Para financiar el proyecto, la UTN aportará los profesionales y va a haber recursos municipales, provenientes del CTE. El sector empresario va a brindar la información que se requiera con respecto a la calidad del agua que las plantas necesitan para poder operar y otorgará un instrumento que se utilizará para hacer una toma de muestra de los líquidos. Por último, ABSA permitirá el acceso a los lugares de vertido y brindará asesoramiento acerca del tema.

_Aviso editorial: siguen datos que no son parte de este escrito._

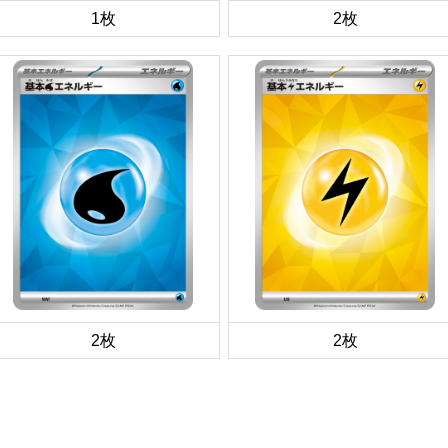
1枚
2枚
2枚
2枚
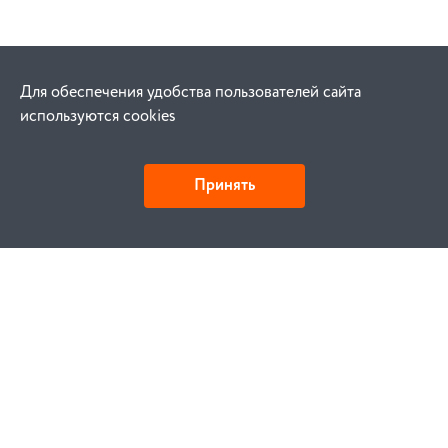
Для обеспечения удобства пользователей сайта
используются cookies
Принять
Как купить
Заказ
Оплата
Доставка
Гарантия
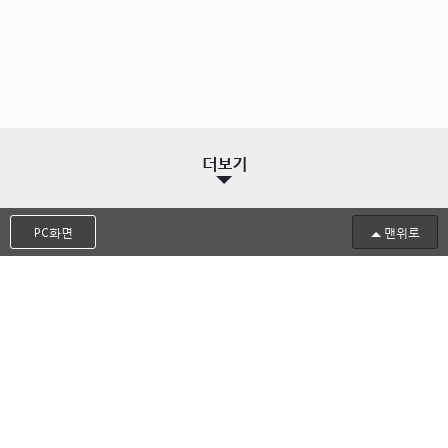
더보기
PC화면
맨위로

La Universidad Tecnológica Nacional tendrá a su cargo la coordinación en la ejecución del proyecto de caracterización del líquido cloacal, la confección de informes parciales y finales y elaboración de las conclusiones que serán entregados a todas las partes.
"Los ejecutores del proyecto estiman que necesitan tener la información de un año de datos, para poder cubrir las distintas estaciones y lograr la mayor cantidad de información para tener una base de datos importante y necesaria. Teniendo en cuenta que llevará casi un año la compra de equipamiento, se estima que para dentro de dos años se podrán tener los resultados finales", explicó Simoni.
La Municipalidad afrontará los costos totales del Proyecto de Cooperación Tecnológica, a través de recursos del CTE, con fondos provenientes de la Tasa Ambiental.